In 45 years we have killed off 60% of our wildlife.  Read that again.  Think about it.  This banquet isn't going to last forever if some hard steps aren't taken and soon.

I support lobstering.  I also support science.  The words of warning from Diane Cowan should turn everybody's blood cold !  I had a bad feeling when I watched a boat "harvesting" rockweed from along the shoreline on Mussel Ridge Channel.  When I called the Coast Guard to ask what was happening, I was told that there were no regulations on the books to prevent them from "harvesting" all they wanted.  Inexcusable.  People in charge are not doing their jobs, folks.


The size of lobster boats has doubled and even tripled in a matter of a few short years...the number of traps that an individual is allowed to haul is mind-numbing.  I have to question if it is all necessary or ego-greed driven.  If  it is the latter, we are in trouble.

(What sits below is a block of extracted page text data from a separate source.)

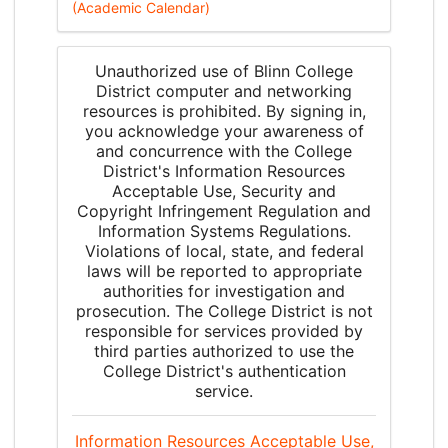
(Academic Calendar)
Unauthorized use of Blinn College
District computer and networking
resources is prohibited. By signing in,
you acknowledge your awareness of
and concurrence with the College
District's Information Resources
Acceptable Use, Security and
Copyright Infringement Regulation and
Information Systems Regulations.
Violations of local, state, and federal
laws will be reported to appropriate
authorities for investigation and
prosecution. The College District is not
responsible for services provided by
third parties authorized to use the
College District's authentication
service.
Information Resources Acceptable Use,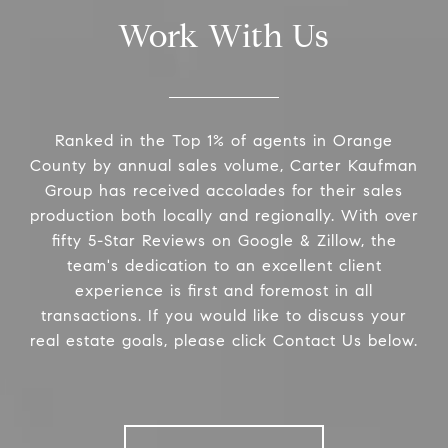
Work With Us
Ranked in the Top 1% of agents in Orange
County by annual sales volume, Carter Kaufman
Group has received accolades for their sales
production both locally and regionally. With over
fifty 5-Star Reviews on Google & Zillow, the
team's dedication to an excellent client
experience is first and foremost in all
transactions. If you would like to discuss your
real estate goals, please click Contact Us below.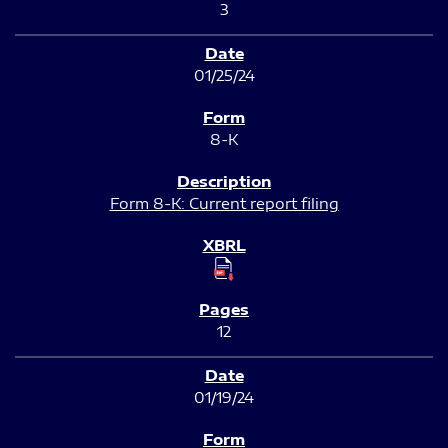
3
01/25/24
8-K
Form 8-K: Current report filing
12
01/19/24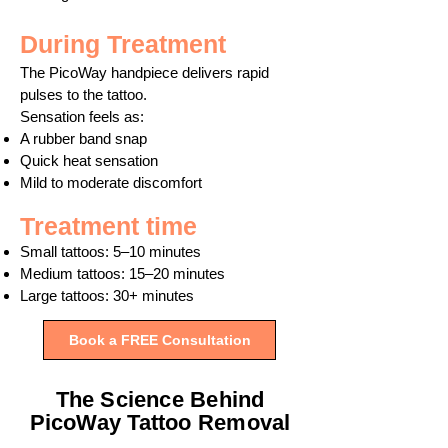
During Treatment
The PicoWay handpiece delivers rapid
pulses to the tattoo.
Sensation feels as:
A rubber band snap
Quick heat sensation
Mild to moderate discomfort
Treatment time
Small tattoos: 5–10 minutes
Medium tattoos: 15–20 minutes
Large tattoos: 30+ minutes
Book a FREE Consultation
The Science Behind
PicoWay Tattoo Removal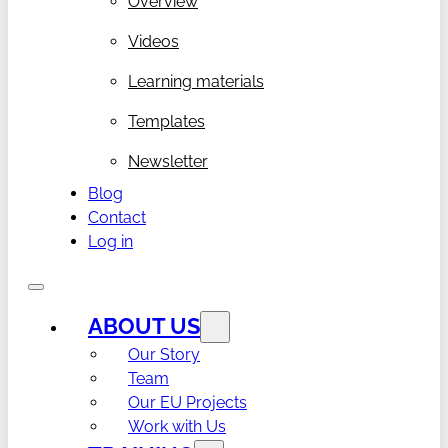
Overview
Videos
Learning materials
Templates
Newsletter
Blog
Contact
Log in
ABOUT US
Our Story
Team
Our EU Projects
Work with Us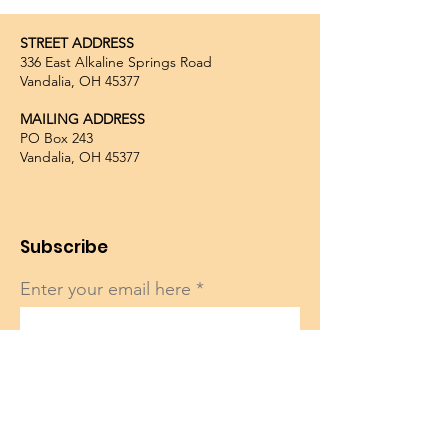
STREET ADDRESS
336 East Alkaline Springs Road
Vandalia, OH 45377
MAILING ADDRESS
PO Box 243
Vandalia, OH 45377
Subscribe
Enter your email here
Sign Up!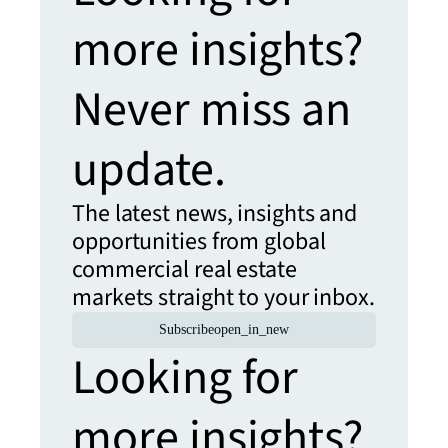
more insights?
Never miss an
update.
The latest news, insights and
opportunities from global
commercial real estate
markets straight to your inbox.
Subscribe
open_in_new
Looking for
more insights?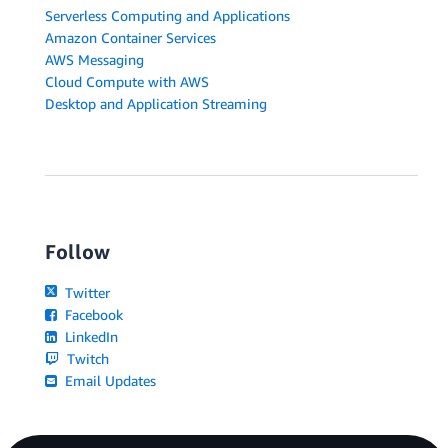
Serverless Computing and Applications
Amazon Container Services
AWS Messaging
Cloud Compute with AWS
Desktop and Application Streaming
Follow
Twitter
Facebook
LinkedIn
Twitch
Email Updates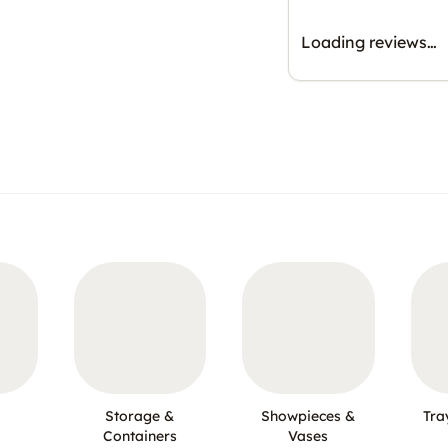
Loading reviews…
Storage &
Showpieces &
Tra
Containers
Vases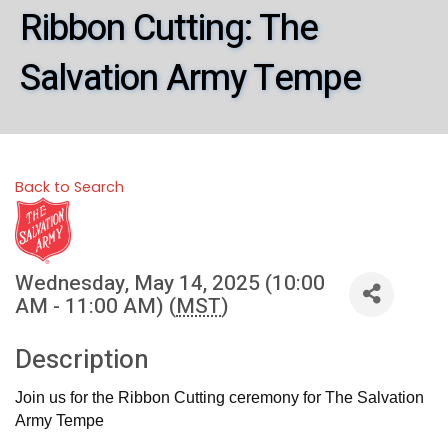
Ribbon Cutting: The
Salvation Army Tempe
Back to Search
Wednesday, May 14, 2025 (10:00
AM - 11:00 AM) (
MST
)
Description
Join us for the Ribbon Cutting ceremony for The Salvation
Army Tempe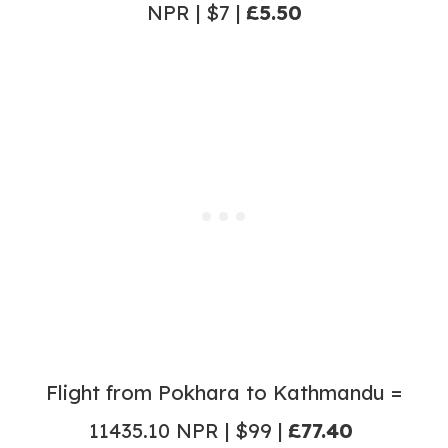
NPR | $7 |
£5.50
Flight from Pokhara to Kathmandu =
11435.10 NPR | $99 |
£77.40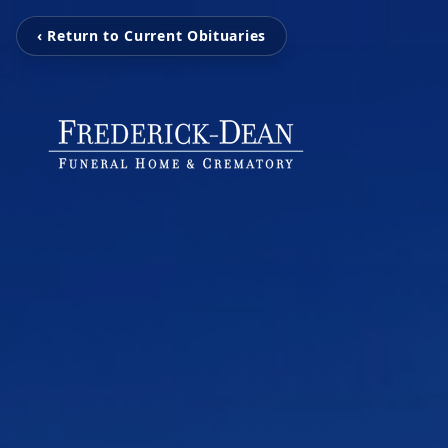
‹ Return to Current Obituaries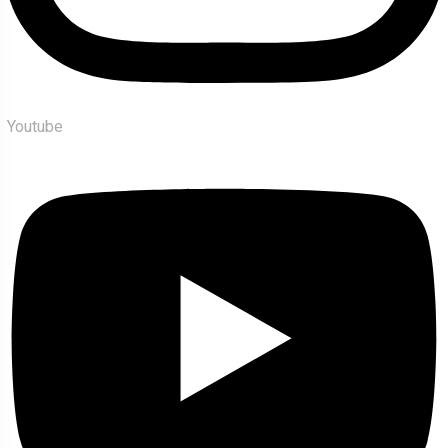
Youtube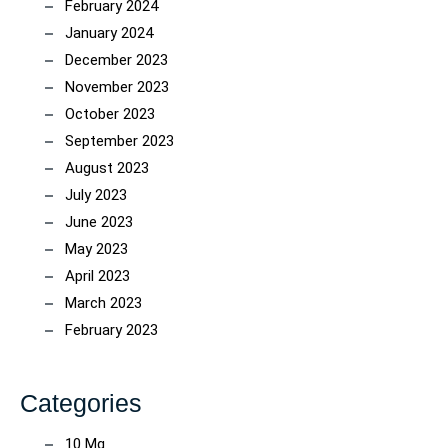
February 2024
January 2024
December 2023
November 2023
October 2023
September 2023
August 2023
July 2023
June 2023
May 2023
April 2023
March 2023
February 2023
Categories
10 Mg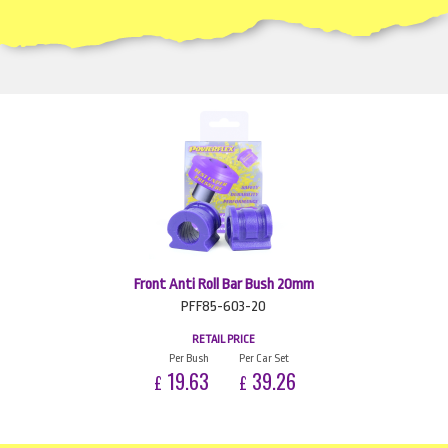
Front Anti Roll Bar Bush 20mm
PFF85-603-20
RETAIL PRICE
Per Bush
Per Car Set
19.63
39.26
£
£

I'd like to hear more about this and I hope VS does follow-ups with both sides being heard.  I do think our lobstermen are being hit over and over again with "something new" to have to do or buy.  That would frustrate the hell out of me too !  Let's find a workable balance that takes our environment and our lobstermen into consideration.  The lack of clear scientific evidence troubles me...but so does the mass-extinction of one-MILLION species.

What have we done.

Posted by: Mary A McKeever | Jun 22, 2019 13:55

The fishermen should be protected and encouraged to continue fishing for their living. It takes an amount of money and courage to forage the oceans.applaud not punish and not restrict these hard working men.